De bijeenkomst van de Deutsche Christen was uitgelopen op een publieke catastrofe, omdat zij in hun 25-punten hadden staan dat de vrijheid van religie zou blijven gewaarborgd. Hitler probeerde iets aan de situatie te doen en hief het huisarrest van Wurm en Meiser op. Ook zette hij de Gleichschaltung tijdelijk stil en creëerde een nieuw ministerie van Kerkzaken. Dit kwam onder het beheer van Hanns Kerrl, een advocaat en vriend van Hitler. Kerrl had meer tact dan Müller.

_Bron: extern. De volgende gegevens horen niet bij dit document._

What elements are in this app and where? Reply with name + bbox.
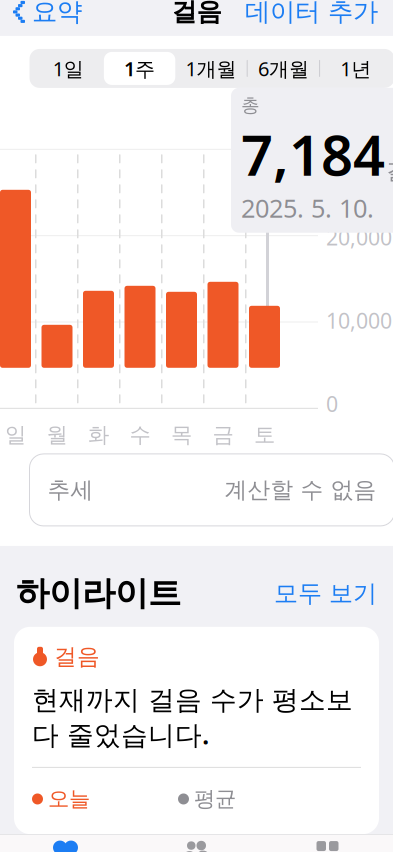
staticText: 걸음 bbox=[54, 643, 100, 671]
staticText: 1년 bbox=[340, 55, 371, 82]
staticText: 30,000 bbox=[326, 140, 392, 168]
button[interactable]: 데이터 추가 bbox=[245, 0, 393, 36]
staticText: 걸음 bbox=[386, 157, 393, 185]
staticText: 금 bbox=[212, 422, 234, 448]
staticText: 월 bbox=[46, 422, 68, 448]
button[interactable]: 1주 bbox=[104, 52, 175, 85]
staticText: 0 bbox=[326, 390, 338, 418]
staticText: 오늘 bbox=[48, 786, 90, 812]
staticText: 토 bbox=[254, 422, 275, 448]
staticText: 현재까지 걸음 수가 평소보다 줄었습니다. bbox=[32, 684, 353, 752]
staticText: 1개월 bbox=[186, 55, 236, 82]
staticText: 평균 bbox=[194, 786, 236, 812]
button[interactable]: 6개월 bbox=[248, 52, 319, 85]
staticText: 하이라이트 bbox=[16, 573, 181, 614]
staticText: 목 bbox=[171, 422, 192, 448]
button[interactable]: 1일 bbox=[32, 52, 104, 85]
staticText: 1주 bbox=[124, 55, 155, 82]
staticText: 1일 bbox=[53, 55, 84, 82]
staticText: 계산할 수 없음 bbox=[224, 476, 376, 504]
staticText: 추세 bbox=[48, 476, 94, 504]
staticText: 데이터 추가 bbox=[245, 0, 378, 28]
button[interactable]: 1년 bbox=[320, 52, 392, 85]
button[interactable]: 1개월 bbox=[175, 52, 247, 85]
button[interactable]: 요약 bbox=[0, 0, 82, 36]
staticText: 요약 bbox=[32, 0, 82, 28]
staticText: 걸음 bbox=[172, 0, 222, 28]
button[interactable]: 걸음 bbox=[14, 627, 379, 834]
staticText: 모두 보기 bbox=[274, 579, 377, 608]
staticText: 총 bbox=[241, 94, 260, 117]
staticText: 수 bbox=[130, 422, 150, 448]
staticText: 일 bbox=[5, 422, 26, 448]
button[interactable]: 모두 보기 bbox=[274, 579, 377, 608]
button[interactable]: 공유 bbox=[131, 834, 262, 852]
staticText: 20,000 bbox=[326, 223, 392, 251]
staticText: 10,000 bbox=[326, 306, 392, 335]
staticText: 2025. 5. 10. bbox=[241, 191, 374, 225]
button[interactable]: 추세 bbox=[30, 454, 393, 526]
staticText: 7,184 bbox=[241, 117, 385, 191]
staticText: 6개월 bbox=[258, 55, 309, 82]
button[interactable]: 둘러보기 bbox=[262, 834, 393, 852]
staticText: 화 bbox=[88, 422, 109, 448]
button[interactable]: 요약 bbox=[0, 834, 131, 852]
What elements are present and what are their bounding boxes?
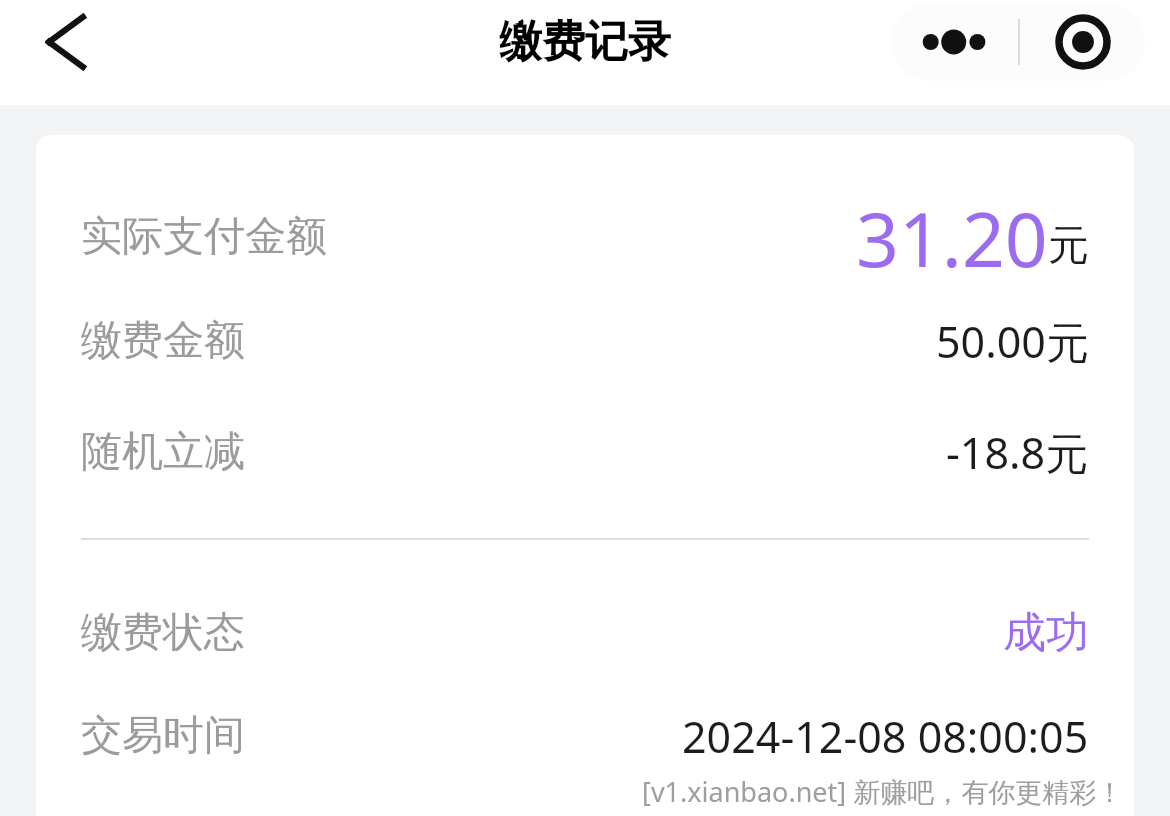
staticText: [v1.xianbao.net] 新赚吧，有你更精彩！ <box>642 773 1124 810</box>
staticText: 随机立减 <box>81 426 245 478</box>
staticText: 缴费金额 <box>81 315 245 367</box>
staticText: 缴费记录 <box>499 15 671 69</box>
button[interactable]: 缴费金额 <box>81 287 1089 395</box>
button[interactable]: 缴费状态 <box>81 587 1089 679</box>
button[interactable]: 实际支付金额 <box>81 187 1089 287</box>
staticText: 缴费状态 <box>81 607 245 659</box>
button[interactable]: Back <box>28 4 104 80</box>
staticText: 实际支付金额 <box>81 211 327 263</box>
button[interactable]: More options and close <box>891 3 1145 81</box>
staticText: 交易时间 <box>81 710 245 762</box>
staticText: -18.8元 <box>946 423 1089 482</box>
button[interactable]: 随机立减 <box>81 395 1089 509</box>
staticText: 50.00元 <box>936 312 1089 371</box>
staticText: 31.20 <box>856 187 1048 287</box>
staticText: 成功 <box>1003 606 1089 660</box>
staticText: 2024-12-08 08:00:05 <box>682 707 1089 766</box>
staticText: 元 <box>1048 220 1089 272</box>
button[interactable]: 交易时间 <box>81 679 1089 793</box>
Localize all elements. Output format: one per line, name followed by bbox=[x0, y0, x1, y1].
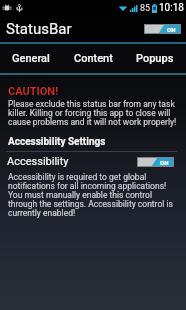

Hij stelde een verzoeningscommissie aan onder leiding van de onpartijdige Wilhelm Zoellner. De Bekennende Kirche werkte in het algemeen mee met de commissie, maar bleef bij het standpunt dat zij, en niet de Deutsche Reichskirche, de ware Deutsche Evangelische Kirche was.

Confrontatie bewerken

In 1936 richtte de Bekennende Kirche zich met een manifest tot Hitler. In het manifest werd geprotesteerd tegen anti-christelijke uitlatingen, tegen het antisemitisme en tegen de bemoeienis door het regime met kerkelijk interne zaken. De nazi's reageerden door honderden predikanten te arresteren, kerkelijke fondsen in beslag te nemen en een verbod op collectes in te stellen. Zij martelden Friedrich Weißler dood. Weißler was een protestantse advocaat met een joodse achtergrond en had geadviseerd bij het opstellen van het document. Hij was het eerste dodelijke slachtoffer als gevolg van het conflict tussen de Bekennende Kirche en de nazi's.

Zoellner trad op 12 september 1937 terug als hoofd van de kerkelijke verzoeningscommissie omdat de Gestapo hem de toestemming had geweigerd enkele gevangenen te bezoeken. Martin Niemöller werd uiteindelijk in 1937 gearresteerd nadat hij in een preek Hitler te fel had bekritiseerd. Hij verbleef zeven jaar in concentratiekampen, maar overleefde de oorlog. Anderen, waaronder Dietrich Bonhoeffer, overleefden niet. Veel kerkleiders werden opgesloten en daarom bleven veel van de leden van de Bekennende Kirche achter zonder echt leiderschap. Een klein aantal leden waagden hun leven door Joden onderdak te bieden en/of te helpen vluchten. Het grootste deel van de kerkleden was echter bang voor het regime en bood daardoor weinig verzet. Een van diegenen die zich wel uitsprak was Hans Ehrenberg, een predikant die zelf van Joodse afkomst was.

De Bekennende Kirche is daarom ook later met enige regelmaat bekritiseerd omdat zij te weinig verzet zou hebben geboden en te weinig voor de Joden zou hebben gedaan.

Laatste jaren bewerken

De Bekennende Kirche werd nu door het nazi-bewind vervolgd, maar bleef gedurende de oorlogsjaren bestaan, zij het zonder belangrijke leiders. In 1945, nadat de geallieerde overwinnaars de Bekennende Kirche hadden erkend als verzetsorganisatie, zetten leiders ervan zich in voor de totstandkoming van de Stuttgarter Schuldbekenntnis en droegen vertegenwoordigers bij aan de grondslag van de nieuwe Evangelische Kerk in Duitsland.